Advanced techniques for high performance query optimization in database systems
Abstract (summary)
Current query optimizers employ many sources of information about the database to optimize queries. Statistics and integrity constraints—primary key and foreign key constraints in particular—have long played a role in the optimizer. Strategies that exploit constraints have been seen to offer good improvement for query evaluation. A problem, however, is that often the “constraints” that would be useful for optimization for a given database are not explicitly available for the optimizer.
In this dissertation we investigate how to discover useful constraint-like characterizations of large data sets via data mining. Specifically, we propose join holes as a new way for characterizing data values for multiple attributes.

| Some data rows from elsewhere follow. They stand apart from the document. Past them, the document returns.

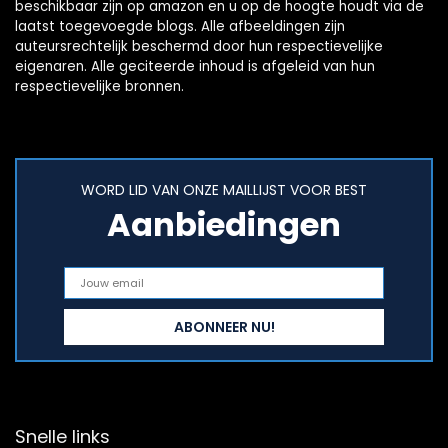
beschikbaar zijn op amazon en u op de hoogte houdt via de
laatst toegevoegde blogs. Alle afbeeldingen zijn
auteursrechtelijk beschermd door hun respectievelijke
eigenaren. Alle geciteerde inhoud is afgeleid van hun
respectievelijke bronnen.
WORD LID VAN ONZE MAILLIJST VOOR BEST
Aanbiedingen
Snelle links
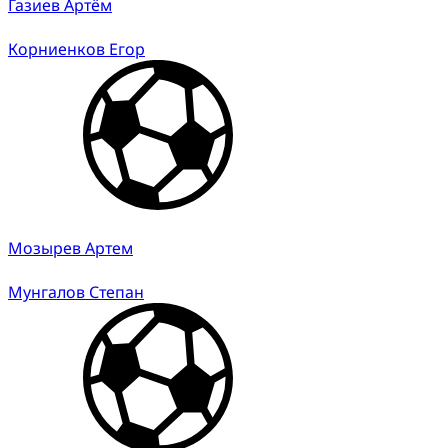
Газиев Артём
Корниенков Егор
Мозырев Артем
Мунгалов Степан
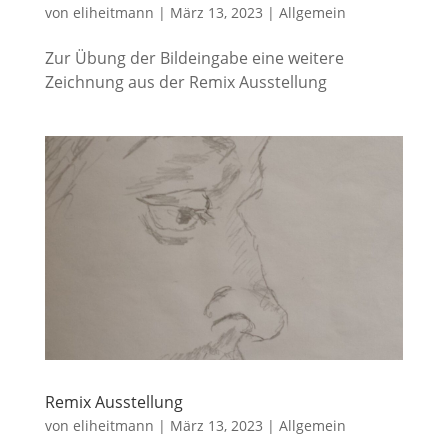
von
eliheitmann
|
März 13, 2023
|
Allgemein
Zur Übung der Bildeingabe eine weitere
Zeichnung aus der Remix Ausstellung
Remix Ausstellung
von
eliheitmann
|
März 13, 2023
|
Allgemein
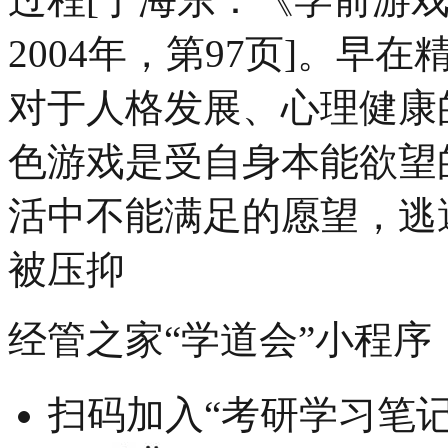
2004年，第97页]。
对于人格发展、心理健康
色游戏是受自身本能欲望
活中不能满足的愿望，逃
被压抑
经管之家“学道会”小程序
扫码加入“考研学习笔记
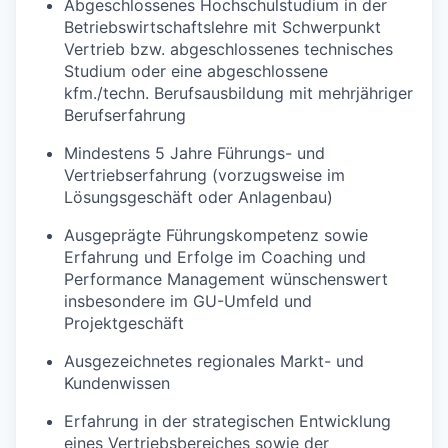
Abgeschlossenes Hochschulstudium in der
Betriebswirtschaftslehre mit Schwerpunkt
Vertrieb bzw. abgeschlossenes technisches
Studium oder eine abgeschlossene
kfm./techn. Berufsausbildung mit mehrjähriger
Berufserfahrung
Mindestens 5 Jahre Führungs- und
Vertriebserfahrung (vorzugsweise im
Lösungsgeschäft oder Anlagenbau)
Ausgeprägte Führungskompetenz sowie
Erfahrung und Erfolge im Coaching und
Performance Management wünschenswert
insbesondere im GU-Umfeld und
Projektgeschäft
Ausgezeichnetes regionales Markt- und
Kundenwissen
Erfahrung in der strategischen Entwicklung
eines Vertriebsbereiches sowie der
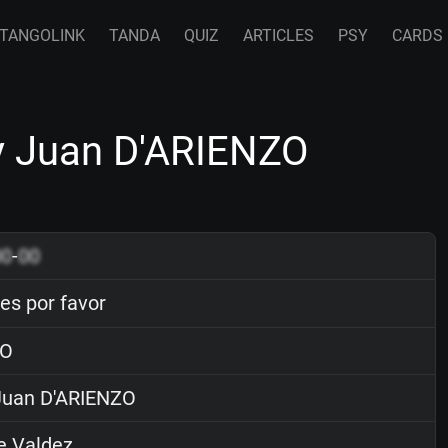
TANGOLINK
TANDA
QUIZ
ARTICLES
PSY
CARDS
by Juan D'ARIENZO
00
-
00
es por favor
O
uan D'ARIENZO
e Valdez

An efficient and scalable algorithm is presented for identifying all maximal join holes over large data sets. We explore the applications of join holes for query optimization in two areas: query rewrite and join size estimation. We propose SIEQE, a new statistic built over non base tables by means of join holes for cardinality prediction. The proposed techniques extend the functionalities of current query optimizers and provide better estimation of cardinality for join queries in an efficient way.
Database systems nowadays make use of materialized views for the efficiency of query evaluation. Determining which views to materialize, however, is a non-trivial task. We address the view selection problem in this dissertation by presenting an algorithm to automatically recommend vew to materialize for given workload queries. Our work in this area has been implemented in latest DB2 product which demonstrated significant improvement.
Skyline is a proposed query operator that could be useful in expressing preference queries. Computing skyline queries expressed in standard SQL statements would be cumbersome and expensive with current database optimization. We address this by developing sort-filter-skyline, an efficient algorithm that is well-behaved in a relational context, and is easily accommodated by the query optimizer.